Les investisseurs particuliers sont d’autant plus motivés que leur sentiment reste positif sur les actions. Ils sont 62% à penser qu’il s’agit d’un bon investissement principalement en raison de son rendement, selon l’enquête de DB. Les nouveaux investisseurs sont les plus optimistes. Motivés, mais aussi très actifs. Ces nouveaux venus (45% des personnes interrogées ont investi pour la première fois en Bourse au cours de la dernière année, dont 61% ont moins de 34 ans) ont un comportement plus «agressif», selon DB : recours à l'effet de levier, utilisation des options et consultation des réseaux sociaux pour dénicher les bons coups boursiers.

Toutefois, le montant du prochain chèque qui sera effectivement investi en Bourse dépendra de plusieurs paramètres. «Nous nous attendons à ce que l’activité du ‘retail’ augmente à nouveau avec le nouveau stimulus budgétaire, mais le niveau dépendra du type d’aide (étendue ou ciblée), de l’environnement de marché à ce moment-là mais aussi des éventuelles évolutions réglementaires actuellement en discussion», jugent les stratégistes de BofA. L’affaire GameStop est loin d'avoir produit tous ses effets.
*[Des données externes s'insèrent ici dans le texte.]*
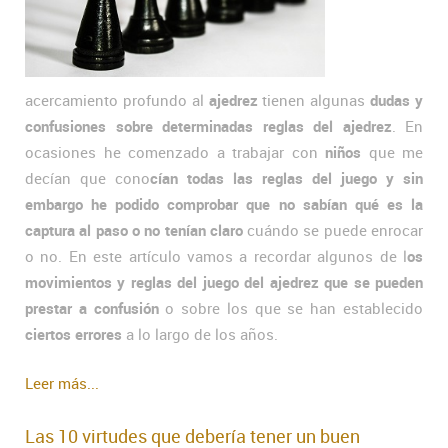
acercamiento profundo al
ajedrez
tienen algunas
dudas y
confusiones sobre determinadas reglas del ajedrez
. En
ocasiones he comenzado a trabajar con
niños
que me
decían que cono
cían todas las reglas del juego y sin
embargo he podido comprobar que no sabían qué es la
captura al paso o no tenían claro
cuándo se puede enrocar
o no. En este artículo vamos a recordar algunos de l
os
movimientos y reglas del juego del ajedrez que se pueden
prestar a confusión
o sobre los que se han establecido
ciertos errores
a lo largo de los años.
Leer más...
Las 10 virtudes que debería tener un buen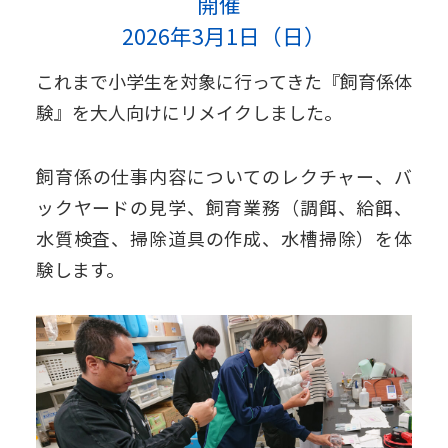
開催
2026年3月1日（日）
これまで小学生を対象に行ってきた『飼育係体
験』を大人向けにリメイクしました。
飼育係の仕事内容についてのレクチャー、バ
ックヤードの見学、飼育業務（調餌、給餌、
水質検査、掃除道具の作成、水槽掃除）を体
験します。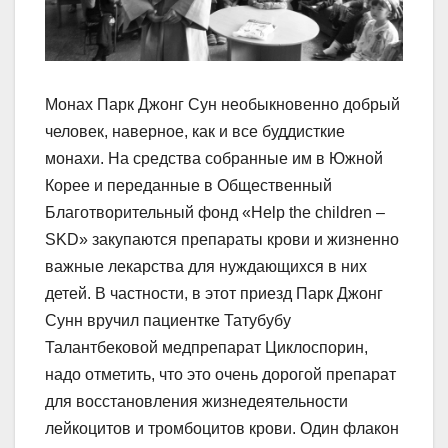
Монах Парк Джонг Сун необыкновенно добрый
человек, наверное, как и все буддисткие
монахи. На средства собранные им в Южной
Корее и переданные в Общественный
Благотворительный фонд «Help the children –
SKD» закупаются препараты крови и жизненно
важные лекарства для нуждающихся в них
детей. В частности, в этот приезд Парк Джонг
Сунн вручил пациентке Татубубу
Талантбековой медпрепарат Циклоспорин,
надо отметить, что это очень дорогой препарат
для восстановления жизнедеятельности
лейкоцитов и тромбоцитов крови. Один флакон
Goldman Sachs vise un S&P 500 à 4.300 points

Wall Street reste ballottée par l’évolution des marchés de taux et l’indice Nasdaq revient à ses niveaux de début d’année. Les valorisations atteignent des extrêmes. Credit Suisse, qui a réduit à neutre son exposition sur les valeurs de croissance américaines en raison de la reflation, note que ces titres atteignent un pic entre 45 et 75 fois les bénéfices. Ils sont à 49 fois. Goldman Sachs (GS) estime que la hausse très volatile des taux devrait peser sur les multiples de bénéfices (PER). Ses stratégistes maintiennent néanmoins l'objectif de 4.300 points pour le S&P 500 d’ici la fin 2021 (revu à la hausse après la publication de bons résultats au quatrième trimestre), soit 12% de hausse par rapport au niveau actuel. Contrairement à 2020, cette progression viendra de la hausse des bénéfices grâce au rebond de la croissance attendu aux Etats-Unis. GS anticipe également une amélioration des marges, ce qui devrait permettre un bond de 27% des bénéfices par actions incluant l’impact d’une hausse des impôts. Cette progression des résultats devrait surtout bénéficier aux secteurs les plus cycliques, ce qui continuera de soutenir le mouvement de rotation entre croissance et cycliques/value grâce à la hausse des taux.